Kiwi Muslim designer Farheen Hajira said her new line of modest fashion, inspired by religion, would have global appeal.
"Fashion is not about skin showing, it's about style. I want to show the world even covered women can have trendy clothes."
Hajira, 35, said word-of-mouth had proved the most potent form of marketing and she was already inundated with orders for her company F&F Creations.
She said modesty was for everyone and her customers were not just Muslims.
"Ultimately it is about how beautiful a design is and the most important thing is how you carry yourself."
Hajira said she aimed to have her designs in New Zealand Fashion Week within five years. But it was the ramps of of New York, Paris and Milan that the mother-of-two aimed for.
The woman, who wore the Hijab, said she was confident her conservative but unorthodox apparel would win over the fashion capitals of the world.
She left her high-flying job as a production manager for one of the country's top designer brands in July.
The former nine-to-fiver said climbing the corporate ladder had not been easy.
She arrived from India in 2003 with a degree in fashion design, but no one gave her a job that matched her qualifications.
"I started work as a sewing machinist and it took me years to prove myself."
She said she felt something was missing.
"[When] I got a top position and I was like 'what next?
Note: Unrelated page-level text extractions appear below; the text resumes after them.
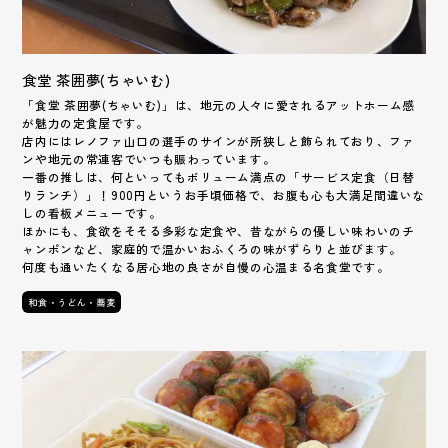
食堂 茶囲夢(ちゃいむ)
「食堂 茶囲夢(ちゃいむ)」は、地元の人々に愛されるアットホーム感
が魅力の定食屋です。
店内にはレノファ山口の選手のサインが所狭しと飾られており、ファ
ンや地元の常連客でいつも賑わっています。
一番の推しは、何といってもボリューム満点の「サービス定食（日替
りランチ）」！900円というお手頃価格で、お腹も心も大満足間違いな
しの看板メニューです。
ほかにも、食欲をそそる多彩な定食や、昔ながらの優しい味わいのチ
ャンポンなど、家庭的で温かいおふくろの味がずらりと並びます。
何度も通いたくなる居心地の良さが自慢の心温まる名食堂です。
和食・うどん・蕎麦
Is this it?' I had worked hard, but I wanted to do more."
And then she saw Indonesian designer Dian Pelangi's designs with hijabs. The designer was recently featured on the runway of the New York Fashion Week.
"That was my biggest inspiration. I thought this can be done. It gave me confidence."
In a "nerve-wracking" move, she handed in her resignation to launch her own brand.
"I knew there was no going back after that."
Hajira said she had been approached by other companies, but luring her back to the corporate life was near impossible.
The designer planned to have her own outlet, but for now she had converted her daughter's pink bedroom into her workshop.
"She is not very pleased about it, but she is a good kid. She understands mummy needs to do this."